[Structured page parsing data]
----

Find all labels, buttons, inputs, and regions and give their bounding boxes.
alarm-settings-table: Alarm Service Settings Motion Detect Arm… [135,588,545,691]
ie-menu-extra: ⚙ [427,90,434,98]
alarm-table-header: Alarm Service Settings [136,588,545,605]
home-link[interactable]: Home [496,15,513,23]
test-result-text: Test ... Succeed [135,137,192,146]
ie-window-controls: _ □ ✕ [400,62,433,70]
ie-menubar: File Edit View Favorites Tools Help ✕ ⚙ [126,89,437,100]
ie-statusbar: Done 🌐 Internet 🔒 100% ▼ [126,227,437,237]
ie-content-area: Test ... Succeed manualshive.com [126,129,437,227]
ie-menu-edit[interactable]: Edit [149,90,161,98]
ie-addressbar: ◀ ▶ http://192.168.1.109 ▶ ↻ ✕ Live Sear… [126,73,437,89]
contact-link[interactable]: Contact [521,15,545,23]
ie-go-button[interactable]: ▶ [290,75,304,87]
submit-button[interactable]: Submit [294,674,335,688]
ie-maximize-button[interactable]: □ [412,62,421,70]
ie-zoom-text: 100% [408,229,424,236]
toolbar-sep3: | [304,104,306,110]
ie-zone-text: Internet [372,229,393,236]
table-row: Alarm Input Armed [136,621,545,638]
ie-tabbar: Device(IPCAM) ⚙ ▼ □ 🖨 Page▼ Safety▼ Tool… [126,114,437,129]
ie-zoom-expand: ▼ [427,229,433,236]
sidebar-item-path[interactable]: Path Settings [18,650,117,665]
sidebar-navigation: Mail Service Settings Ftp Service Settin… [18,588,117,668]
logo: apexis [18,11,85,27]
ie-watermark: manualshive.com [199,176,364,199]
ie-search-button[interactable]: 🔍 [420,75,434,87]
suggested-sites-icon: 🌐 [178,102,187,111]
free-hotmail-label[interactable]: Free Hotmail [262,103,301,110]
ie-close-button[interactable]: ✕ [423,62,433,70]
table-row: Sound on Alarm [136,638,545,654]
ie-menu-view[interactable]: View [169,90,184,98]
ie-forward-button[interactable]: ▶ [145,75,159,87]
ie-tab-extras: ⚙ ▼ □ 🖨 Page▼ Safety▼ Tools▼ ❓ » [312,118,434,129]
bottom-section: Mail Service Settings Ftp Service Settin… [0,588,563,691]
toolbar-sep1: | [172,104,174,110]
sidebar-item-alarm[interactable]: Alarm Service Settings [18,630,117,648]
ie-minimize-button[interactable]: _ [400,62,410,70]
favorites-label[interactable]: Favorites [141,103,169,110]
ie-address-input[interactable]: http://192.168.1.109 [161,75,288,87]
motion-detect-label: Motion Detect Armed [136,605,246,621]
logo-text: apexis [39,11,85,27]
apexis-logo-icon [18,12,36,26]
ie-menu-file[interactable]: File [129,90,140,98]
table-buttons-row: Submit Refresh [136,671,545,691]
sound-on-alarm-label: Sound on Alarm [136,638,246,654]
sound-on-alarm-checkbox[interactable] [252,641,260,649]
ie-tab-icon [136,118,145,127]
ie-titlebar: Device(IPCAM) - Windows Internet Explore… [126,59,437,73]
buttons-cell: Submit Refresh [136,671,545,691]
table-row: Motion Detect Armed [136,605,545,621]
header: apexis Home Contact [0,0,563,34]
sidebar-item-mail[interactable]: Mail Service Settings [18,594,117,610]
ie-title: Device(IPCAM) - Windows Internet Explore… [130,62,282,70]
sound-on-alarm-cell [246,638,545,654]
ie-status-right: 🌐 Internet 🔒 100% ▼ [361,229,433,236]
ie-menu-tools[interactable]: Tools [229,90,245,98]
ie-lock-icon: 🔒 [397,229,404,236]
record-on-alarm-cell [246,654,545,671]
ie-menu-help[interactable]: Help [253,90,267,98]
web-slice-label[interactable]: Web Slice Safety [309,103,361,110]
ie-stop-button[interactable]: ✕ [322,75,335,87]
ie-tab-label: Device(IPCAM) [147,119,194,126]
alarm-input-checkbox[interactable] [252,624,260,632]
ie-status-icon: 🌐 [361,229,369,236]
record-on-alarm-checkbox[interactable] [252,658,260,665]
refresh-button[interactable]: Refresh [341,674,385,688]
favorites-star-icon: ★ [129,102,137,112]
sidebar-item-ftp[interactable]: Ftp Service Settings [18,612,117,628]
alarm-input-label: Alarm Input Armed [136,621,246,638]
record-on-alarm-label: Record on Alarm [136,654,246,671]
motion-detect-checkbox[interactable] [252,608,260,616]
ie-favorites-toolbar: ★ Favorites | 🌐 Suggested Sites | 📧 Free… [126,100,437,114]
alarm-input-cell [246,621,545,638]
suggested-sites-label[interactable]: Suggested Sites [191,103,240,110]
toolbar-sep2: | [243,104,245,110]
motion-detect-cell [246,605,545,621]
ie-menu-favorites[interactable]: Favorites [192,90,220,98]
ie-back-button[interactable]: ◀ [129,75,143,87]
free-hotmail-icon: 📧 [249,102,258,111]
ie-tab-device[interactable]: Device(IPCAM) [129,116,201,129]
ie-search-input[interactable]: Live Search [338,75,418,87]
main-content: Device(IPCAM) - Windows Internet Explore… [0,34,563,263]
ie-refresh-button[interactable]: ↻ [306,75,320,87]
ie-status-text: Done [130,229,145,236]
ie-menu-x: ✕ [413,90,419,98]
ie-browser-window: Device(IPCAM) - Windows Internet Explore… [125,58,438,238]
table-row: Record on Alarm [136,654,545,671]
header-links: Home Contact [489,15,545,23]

----

*Exercise:*
Retype all the data verbatim.

*Answer space:*
Find all labels, buttons, inputs, and regions and give their bounding boxes.
alarm-settings-table: Alarm Service Settings Motion Detect Arm… [135,588,545,691]
ie-menu-extra: ⚙ [427,90,434,98]
alarm-table-header: Alarm Service Settings [136,588,545,605]
home-link[interactable]: Home [496,15,513,23]
test-result-text: Test ... Succeed [135,137,192,146]
ie-window-controls: _ □ ✕ [400,62,433,70]
ie-menubar: File Edit View Favorites Tools Help ✕ ⚙ [126,89,437,100]
ie-statusbar: Done 🌐 Internet 🔒 100% ▼ [126,227,437,237]
ie-content-area: Test ... Succeed manualshive.com [126,129,437,227]
ie-menu-edit[interactable]: Edit [149,90,161,98]
ie-addressbar: ◀ ▶ http://192.168.1.109 ▶ ↻ ✕ Live Sear… [126,73,437,89]
contact-link[interactable]: Contact [521,15,545,23]
ie-go-button[interactable]: ▶ [290,75,304,87]
submit-button[interactable]: Submit [294,674,335,688]
ie-maximize-button[interactable]: □ [412,62,421,70]
ie-zoom-text: 100% [408,229,424,236]
toolbar-sep3: | [304,104,306,110]
ie-zone-text: Internet [372,229,393,236]
table-row: Alarm Input Armed [136,621,545,638]
ie-tabbar: Device(IPCAM) ⚙ ▼ □ 🖨 Page▼ Safety▼ Tool… [126,114,437,129]
ie-zoom-expand: ▼ [427,229,433,236]
sidebar-item-path[interactable]: Path Settings [18,650,117,665]
sidebar-navigation: Mail Service Settings Ftp Service Settin… [18,588,117,668]
logo: apexis [18,11,85,27]
ie-watermark: manualshive.com [199,176,364,199]
ie-search-button[interactable]: 🔍 [420,75,434,87]
suggested-sites-icon: 🌐 [178,102,187,111]
free-hotmail-label[interactable]: Free Hotmail [262,103,301,110]
ie-close-button[interactable]: ✕ [423,62,433,70]
table-row: Sound on Alarm [136,638,545,654]
ie-menu-view[interactable]: View [169,90,184,98]
ie-forward-button[interactable]: ▶ [145,75,159,87]
ie-tab-extras: ⚙ ▼ □ 🖨 Page▼ Safety▼ Tools▼ ❓ » [312,118,434,129]
bottom-section: Mail Service Settings Ftp Service Settin… [0,588,563,691]
toolbar-sep1: | [172,104,174,110]
sidebar-item-alarm[interactable]: Alarm Service Settings [18,630,117,648]
ie-minimize-button[interactable]: _ [400,62,410,70]
favorites-label[interactable]: Favorites [141,103,169,110]
ie-address-input[interactable]: http://192.168.1.109 [161,75,288,87]
motion-detect-label: Motion Detect Armed [136,605,246,621]
logo-text: apexis [39,11,85,27]
apexis-logo-icon [18,12,36,26]
ie-menu-file[interactable]: File [129,90,140,98]
table-buttons-row: Submit Refresh [136,671,545,691]
sound-on-alarm-label: Sound on Alarm [136,638,246,654]
sound-on-alarm-checkbox[interactable] [252,641,260,649]
ie-tab-icon [136,118,145,127]
ie-titlebar: Device(IPCAM) - Windows Internet Explore… [126,59,437,73]
buttons-cell: Submit Refresh [136,671,545,691]
table-row: Motion Detect Armed [136,605,545,621]
header: apexis Home Contact [0,0,563,34]
sidebar-item-mail[interactable]: Mail Service Settings [18,594,117,610]
ie-title: Device(IPCAM) - Windows Internet Explore… [130,62,282,70]
sound-on-alarm-cell [246,638,545,654]
ie-status-right: 🌐 Internet 🔒 100% ▼ [361,229,433,236]
ie-menu-tools[interactable]: Tools [229,90,245,98]
ie-lock-icon: 🔒 [397,229,404,236]
record-on-alarm-cell [246,654,545,671]
ie-menu-help[interactable]: Help [253,90,267,98]
web-slice-label[interactable]: Web Slice Safety [309,103,361,110]
ie-stop-button[interactable]: ✕ [322,75,335,87]
ie-tab-label: Device(IPCAM) [147,119,194,126]
alarm-input-checkbox[interactable] [252,624,260,632]
ie-status-icon: 🌐 [361,229,369,236]
record-on-alarm-checkbox[interactable] [252,658,260,665]
refresh-button[interactable]: Refresh [341,674,385,688]
favorites-star-icon: ★ [129,102,137,112]
sidebar-item-ftp[interactable]: Ftp Service Settings [18,612,117,628]
alarm-input-label: Alarm Input Armed [136,621,246,638]
record-on-alarm-label: Record on Alarm [136,654,246,671]
motion-detect-checkbox[interactable] [252,608,260,616]
ie-favorites-toolbar: ★ Favorites | 🌐 Suggested Sites | 📧 Free… [126,100,437,114]
alarm-input-cell [246,621,545,638]
suggested-sites-label[interactable]: Suggested Sites [191,103,240,110]
toolbar-sep2: | [243,104,245,110]
motion-detect-cell [246,605,545,621]
ie-menu-favorites[interactable]: Favorites [192,90,220,98]
ie-back-button[interactable]: ◀ [129,75,143,87]
free-hotmail-icon: 📧 [249,102,258,111]
ie-tab-device[interactable]: Device(IPCAM) [129,116,201,129]
ie-search-input[interactable]: Live Search [338,75,418,87]
main-content: Device(IPCAM) - Windows Internet Explore… [0,34,563,263]
ie-refresh-button[interactable]: ↻ [306,75,320,87]
ie-status-text: Done [130,229,145,236]
ie-menu-x: ✕ [413,90,419,98]
ie-browser-window: Device(IPCAM) - Windows Internet Explore… [125,58,438,238]
table-row: Record on Alarm [136,654,545,671]
header-links: Home Contact [489,15,545,23]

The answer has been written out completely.